Obesidade: quando o emocional pesa

Nutricionista da Estácio explica como emoções e comportamento alimentar caminham lado a lado e destaca a importância do olhar multidisciplinar no tratamento

Segundo a Associação Brasileira para o Estudo da Obesidade e Síndrome Metabólica – ABESO, a estimativa é de que 2,3 bilhões de adultos ao redor do mundo estejam acima do peso. Especialistas ressaltam que a obesidade vai muito além da balança e está profundamente ligada à saúde mental. O excesso de peso pode gerar ansiedade, baixa autoestima e isolamento social, enquanto o estresse, a tristeza e a chamada “fome emocional” podem levar ao aumento do consumo de alimentos calóricos e ultraprocessados, que ativam substâncias cerebrais associadas ao prazer.

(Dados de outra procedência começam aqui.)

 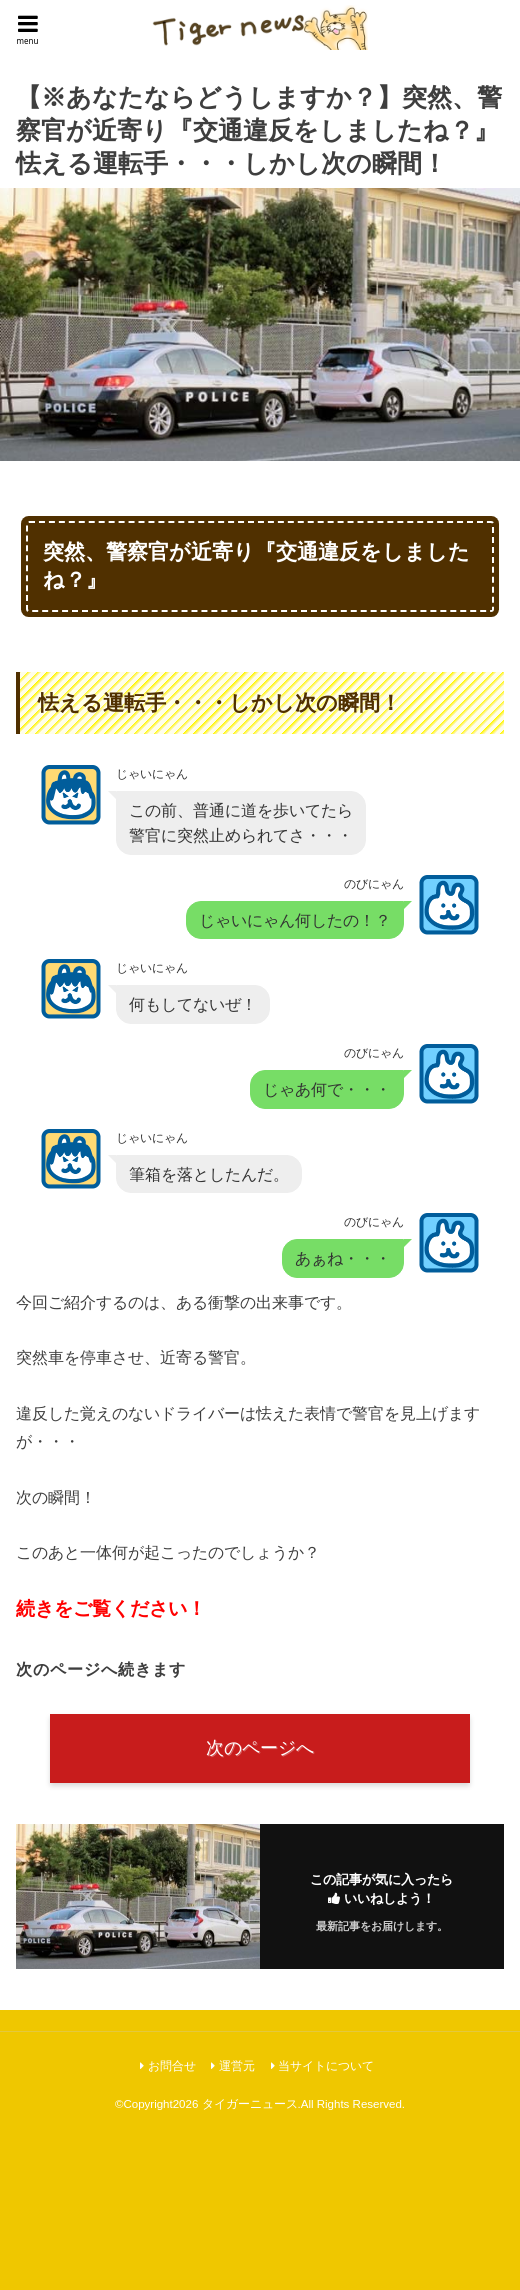 I want to click on お問合せ, so click(x=172, y=2066).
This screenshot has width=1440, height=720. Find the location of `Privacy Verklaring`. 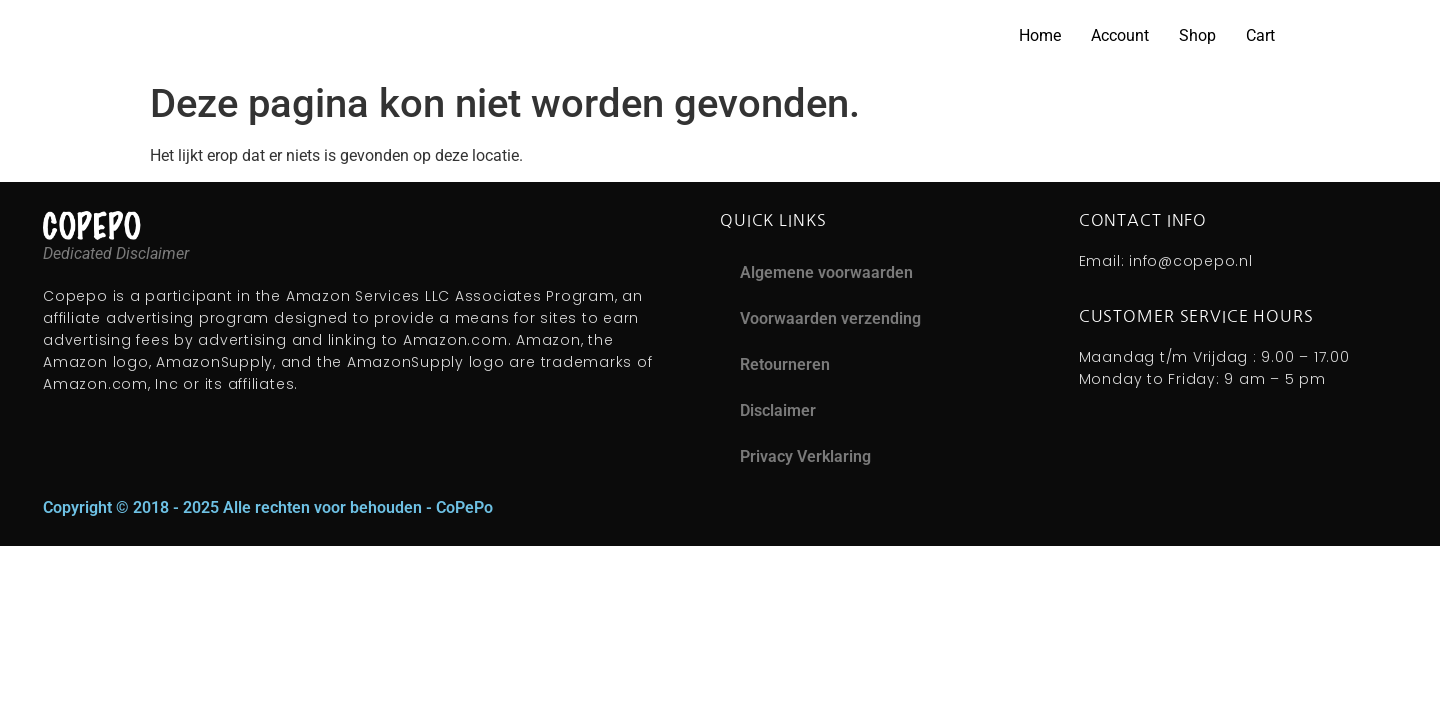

Segundo a nutricionista e docente da Estácio, Cremilda Amaral, essa é uma relação de mão dupla: o emocional influencia o peso e o peso impacta o emocional. “Tratar a obesidade exige olhar além da alimentação e do exercício físico. Não basta apenas restringir calorias se as emoções continuam conduzindo escolhas automáticas e nocivas. É preciso compreender o que leva a pessoa a comer além da fome e identificar os gatilhos emocionais que alimentam esse ciclo”, afirma.

A chamada “fome emocional” ocorre quando a comida é usada como forma de aliviar sentimentos difíceis, como estresse, frustração ou tristeza, trazendo um alívio momentâneo, mas que não resolve a causa do problema. Entre os gatilhos mais comuns estão o tédio, a ansiedade e a rotina exaustiva. A baixa autoestima também tem papel importante, já que muitas pessoas, ao se sentirem insatisfeitas com o próprio corpo, acabam comendo mais para aliviar a dor emocional ou compensar a frustração, reforçando o ciclo do ganho de peso.

Além do aspecto psicológico, o preconceito e a gordofobia agravam o quadro. “O medo do julgamento afasta muitos indivíduos da prática de exercícios e do acompanhamento profissional, aumentando o sofrimento e a tendência ao comer compulsivo”, explica Cremilda.

A pressão estética também contribui para o desequilíbrio emocional, gerando ansiedade e frustração quando os resultados não aparecem rapidamente. Esse cenário leva a ciclos de dietas restritivas e abandono, que prejudicam a saúde física e mental. Por isso, a especialista reforça a importância de um tratamento multidisciplinar: o nutricionista orienta a alimentação, o médico avalia as condições clínicas, o educador físico guia a prática de exercícios e o psicólogo trabalha o emocional. “Essa integração aumenta as chances de sucesso e ajuda a manter o equilíbrio de forma sustentável”, observa.

O acompanhamento psicológico, segundo ela, é útil em qualquer fase do processo, já que episódios de fome emocional estão cada vez mais comuns. O apoio terapêutico auxilia na identificação de padrões de pensamento e no desenvolvimento de estratégias para lidar com as emoções sem recorrer à comida.

A especialista também destaca que a organização da rotina e o cuidado com o sono fazem diferença no dia a dia. “Manter horários regulares para as refeições ajuda a reduzir a ansiedade sobre o que comer. Dormir bem, evitar o consumo de cafeína nas horas que antecedem o sono e reduzir o tempo de tela antes de dormir são atitudes simples que melhoram o equilíbrio emocional”, recomenda.

Estudos recentes reforçam essa conexão entre mente e corpo, mostrando que a saúde intestinal influencia o humor e o comportamento alimentar, e que o estresse crônico e o sono ruim favorecem o ganho de peso. Para Cremilda, a obesidade ainda é tratada de forma limitada pela sociedade e pelos sistemas de saúde. “Ainda há muito foco apenas em dieta e exercício, sem considerar o aspecto emocional. Precisamos combater a gordofobia e ampliar o acesso a programas de acompanhamento multidisciplinar. A obesidade deve ser vista como uma condição de saúde complexa, que exige acolhimento e não julgamento”, conclui.